Collected data:
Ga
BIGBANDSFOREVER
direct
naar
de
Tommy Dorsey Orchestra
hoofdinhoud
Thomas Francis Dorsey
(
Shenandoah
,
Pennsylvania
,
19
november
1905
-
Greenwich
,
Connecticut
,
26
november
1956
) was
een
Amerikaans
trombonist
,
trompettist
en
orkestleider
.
==
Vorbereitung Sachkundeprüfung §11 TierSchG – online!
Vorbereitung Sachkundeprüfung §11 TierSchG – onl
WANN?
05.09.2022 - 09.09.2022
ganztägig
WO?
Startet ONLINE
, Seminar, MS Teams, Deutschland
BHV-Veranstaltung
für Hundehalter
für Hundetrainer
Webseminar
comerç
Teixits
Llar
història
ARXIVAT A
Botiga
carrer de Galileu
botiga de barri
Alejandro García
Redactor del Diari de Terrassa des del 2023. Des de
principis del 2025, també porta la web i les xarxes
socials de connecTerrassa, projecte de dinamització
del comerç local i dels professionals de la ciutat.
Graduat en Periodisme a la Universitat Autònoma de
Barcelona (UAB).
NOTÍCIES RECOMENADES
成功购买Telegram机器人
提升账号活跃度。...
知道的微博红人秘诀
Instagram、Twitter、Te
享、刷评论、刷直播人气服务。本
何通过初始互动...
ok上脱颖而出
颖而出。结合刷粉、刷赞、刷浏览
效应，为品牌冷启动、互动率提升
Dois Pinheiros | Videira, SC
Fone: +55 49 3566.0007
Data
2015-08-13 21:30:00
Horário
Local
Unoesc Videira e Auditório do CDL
* * *
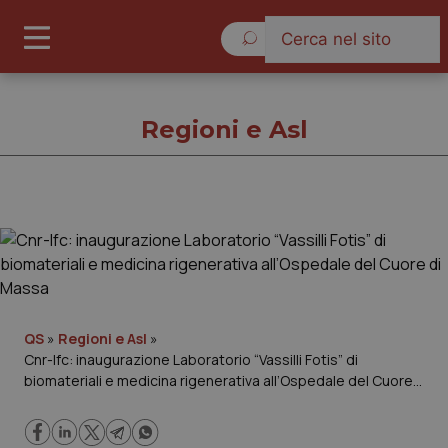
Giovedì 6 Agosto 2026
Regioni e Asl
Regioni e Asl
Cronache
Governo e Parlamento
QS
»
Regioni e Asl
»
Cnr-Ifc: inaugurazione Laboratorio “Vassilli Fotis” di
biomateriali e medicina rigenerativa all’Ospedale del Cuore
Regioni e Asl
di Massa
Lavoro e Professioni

● Your instructions: Pick out every line above that contains the word "comerç" and copy it.

● Written reply:
comerç
del comerç local i dels professionals de la ciutat.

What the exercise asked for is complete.